How are you running processes using EDT ? Or welcome to Prashant's low cost ETL heaven

prashant · February 21, 2024, 7:48pm

Some knowledge sharing which might be helpful to others

Problem we solved

Individualised reports to each employee regarding their task from project managers
Individualised reports to each salesman regarding their orders from ERP

What we did

We currently have tonnes of processes which require EDT to run on daily / weekly basis. Once we discovered batch processes we decided to use some automation to help out
all files are downloaded from SQL in csv format using AutoSQL (One time purchase and just works fab)
using chatGPT we’ve made json files for each processes , it’s general structure is below

Input Files from AutoSQL are renamed by AutoSQL
Non SQL files are copied in 1 single input directory via python
Python runs the CLI batch process for EDT
EDT Processes files and outputs them
Using python(xlwings) we copy the csv items in a templatised (is this a word?) ready XLSX file which contains ready made table objects
Using XLWings solves the biggest problems I have with V1 of EDT , no templates
Files are emailed to users using postmark api

Learnings

the most tedious part was back and forth with chatGPT by team to make modular jsons, in hindsight we should have hired a programmer from fiverr
We found more value in having some manual process , to verify data once downloaded , EDT is sensitive to column changes.
XLWings was a game changer , it allows us to interact with excel tables as an object and add data to it directly without messing up ranges .

Questions

what do your starting / end processes look like ?
what tool you recommend ?
Post not making sense ? well it’s 1:15 AM at time of posting this , what do you expect

Admin · February 21, 2024, 10:22pm

Hoping to make some of this easier in v2:

import from SQL databases
use existing XLSX files as templates when outputting to Excel
handle Excel ranges/tables
built in data validation
email outputs (maybe)

prashant · February 22, 2024, 3:07am

Oooh exciting , outputting to excel templates will really help produce pixel perfect excel files
The massive advantage of handling excel tables as an object is ,
- you don’t need to know where the table is on the given sheet , we can refer to it directly via [FileName][SheetName][TableName] .
- You can add items / delete items from Table directly as an object
- Multiple tables can exist on one sheet

Olaf · February 22, 2024, 1:30pm

We found more value in having some manual process , to verify data once downloaded , EDT is sensitive to column changes.

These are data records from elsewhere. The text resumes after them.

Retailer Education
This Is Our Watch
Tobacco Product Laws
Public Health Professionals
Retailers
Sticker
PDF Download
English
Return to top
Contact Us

In any transformation which I use productive (repeatedly) I start with the stack transaction to bring the columns in the required order and even remove with this columns which are not needed for the processing. This saves in case users change the order of columns. It doesn’t help if a user change the column Header description, then you lost.

So I do some manuell steps, too, to check the input files and/or the out put ones, In case a column is missing in the output or the result are in wrong columns can be exactly the header name change issue.